Me hizo una cantidad de preguntas sobre mí: cómo se me había ocurrido comprar el billete de lotería, cómo me ganaba la vida, de dónde era mi familia, y varias otras cosas que la gente suele preguntarse cuando acaba de conocerse. Yo no sabía qué pensar de ella. No me daba cuenta de si aquellas preguntas personales inofensivas eran inspiradas por una mera cortesía, o por un interés genuino o profesional. Tenía que recordarme sin cesar que ella era allí mi contacto con la Lotería de Collago y no hacía más que cumplir con su obligación. Después de la soltería del barco, agravada por las evasivas de Mathilde, era desconcertante el estar sentado despreocupadamente con una mujer tan atractiva y afable. Yo no podía dejar de mirarla apreciativamente: tenía una figura menuda y bien formada, y un rostro agraciado. No cabía duda de que era inteligente, pero yo tenía la impresión de que ocultaba algo, que guardaba una distancia, y eso me seducía e intrigaba. Seguía la conversación con aparente interés, inclinándose ligeramente hacia mí, sonriendo a menudo, pero a la vez se la sentía como distante.

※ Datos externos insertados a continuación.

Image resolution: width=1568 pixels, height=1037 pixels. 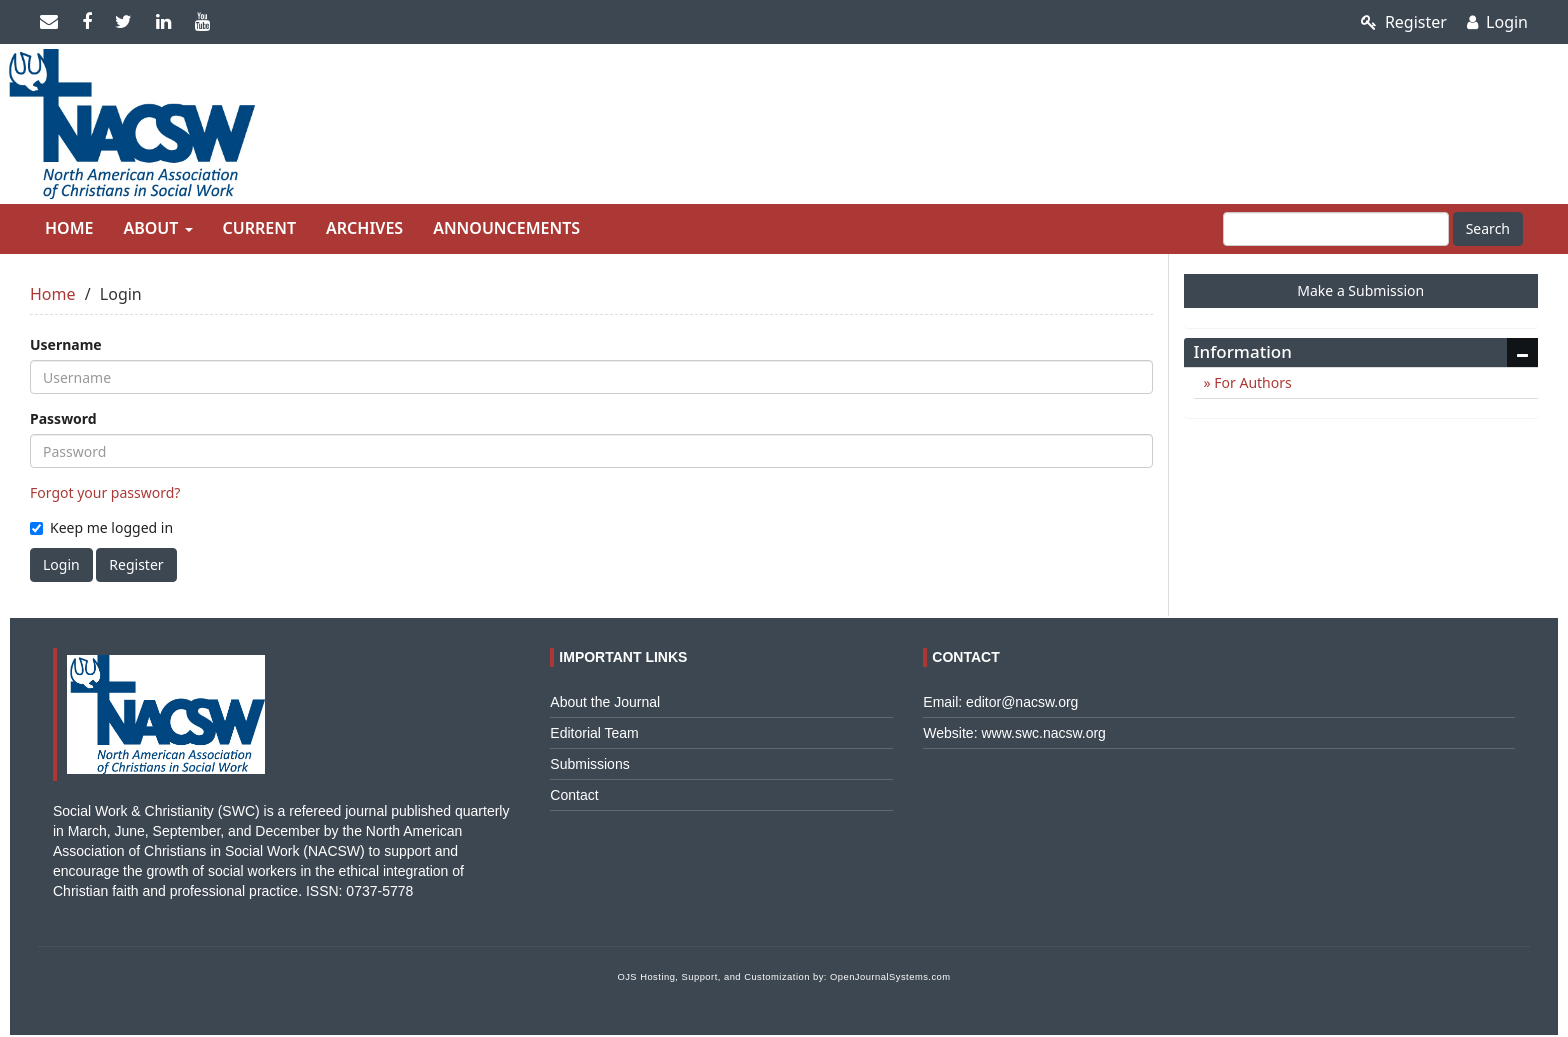 What do you see at coordinates (66, 344) in the screenshot?
I see `Username` at bounding box center [66, 344].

Quizás estuviera haciendo horas extras, atendiendo a un cliente de la compañía; quizá sólo fuera la cautela natural con un hombre que conocía apenas.

Me contó que había nacido en Seevl, la isla lóbrega cercana a Jethra. Sus padres eran jethranos pero se habían trasladado a Seevl justo antes de que estallara la guerra. El padre había sido administrador de un colegio teológico en esa isla, pero ella se había ido de la casa en los primeros años de la adolescencia. Desde entonces, había estado viajando por las islas, flotando de un empleo a otro. Sus dos padres habían muerto ahora.

Dijo poco, cambió de tema rápidamente.

Habíamos bebido dos tragos más, y yo empezaba a sentir hambre. La perspectiva de pasar el resto de la velada con Seri era muy atrayente, de modo que le pregunté dónde podríamos encontrar un buen restaurante.

Pero ella dijo:

—Lo siento, tengo una cita esta noche. Usted puede comer en el hotel. Todo corre por cuenta de la Lotería. O en alguno de los restaurantes salayanos de los alrededores. Son todos excelentes. ¿Ha probado la comida salayana?

—En Jethra.

—No sería lo mismo, probablemente, pero de todos modos comer a solas tampoco lo sería.

Me arrepentí de haber sugerido la comida porque era evidente que le había recordado lo que iba a hacer el resto de la velada. Bebió el resto del vino, y se levantó.

—Lamento tener que irme. Ha sido muy agradable conocerlo.

—Lo mismo digo —dije.

—Mañana por la mañana, vaya a verme a la oficina. Trataré de reservarle un pasaje para Collago. Sale un barco una vez por semana, pero acaba de perder uno. Hay unas cuantas rutas diferentes. Veré qué se puede conseguir.

Por un instante vislumbré a la otra Seri, a la que usaba el uniforme.

Le confirmé que iría, y nos dijimos buenas noches. Ella se encaminó hacia la noche perfumada y no volvió la cabeza.

Comí a solas en un restaurante salayano atestado y ruidoso. La mesa estaba puesta para dos, y desde mi partida de Jethra nunca me había sentido tan solo. Era una debilidad y una estupidez de mi parte el fijarme en las primeras dos mujeres que conociera, pero lo había hecho y no había nada que pudiera cambiarlo. La compañía de Seri había logrado librarme de la obsesión de Mathilde, pero ella parecía empeñada en convertirse en una segunda Mathilde. ¿Su cita de esa noche no sería tal vez el primer subterfugio?

Después de la cena, caminé por las alborotadas callejuelas de Muriseay, me extravié, descubrí dónde estaba, y volví al hotel. En mi cuarto, el aire acondicionado llegaba al punto de congelación, de modo que abrí de par en par las ventanas y durante horas permanecí acostado, despierto, escuchando las disputas, la música y el estrépito de las motocicletas.